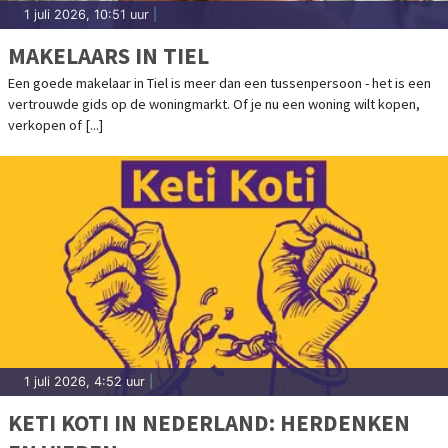
1 juli 2026, 10:51 uur
|
MAKELAARS IN TIEL
Een goede makelaar in Tiel is meer dan een tussenpersoon - het is een
vertrouwde gids op de woningmarkt. Of je nu een woning wilt kopen,
verkopen of [...]
1 juli 2026, 4:52 uur
|
KETI KOTI IN NEDERLAND: HERDENKEN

What you have to do: Reproduce exactly, with nothing added, the lines from the one that contains "vertrouwde gids op" to the end of the data.

Response area:
vertrouwde gids op de woningmarkt. Of je nu een woning wilt kopen,
verkopen of [...]
1 juli 2026, 4:52 uur
|
KETI KOTI IN NEDERLAND: HERDENKEN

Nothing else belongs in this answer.